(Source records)
────────────────────

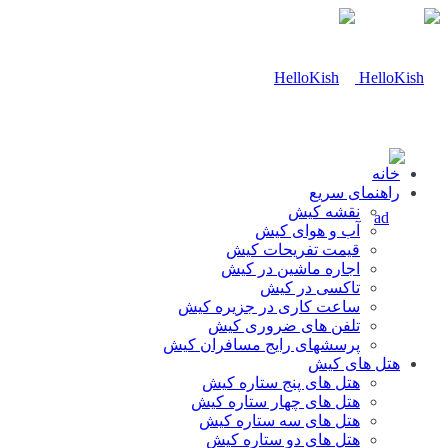
خانه
راهنمای سریع
نقشه کیش
آب و هوای کیش
قیمت تفریحات کیش
اجاره ماشین در کیش
تاکسی در کیش
ساعت کاری در جزیره کیش
تلفن های ضروری کیش
پرسشهای رایج مسافران کیش
هتل های کیش
هتل های پنج ستاره کیش
هتل های چهار ستاره کیش
هتل های سه ستاره کیش
هتل های دو ستاره کیش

────────────────────

WHAT NEEDS TO BE DONE ▸ Wherever the word "ستاره" turns up in a line of the entries above, copy that line.

ANSWER BOX ▸
هتل های پنج ستاره کیش
هتل های چهار ستاره کیش
هتل های سه ستاره کیش
هتل های دو ستاره کیش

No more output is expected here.